» **Task**
Show each line of the entries below in which the word "sådan" appears.

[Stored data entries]
┌────────

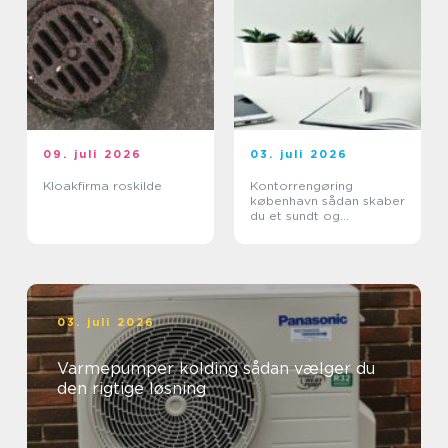
09. juli 2026
03. juli 2026
Kloakfirma roskilde
Kontorrengøring
københavn sådan skaber
du et sundt og
professionelt
arbejdsmiljø
03. juli 2026
Varmepumper kolding sådan vælger du
den rigtige løsning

└────────

» **Result of this exercise**
københavn sådan skaber
Varmepumper kolding sådan vælger du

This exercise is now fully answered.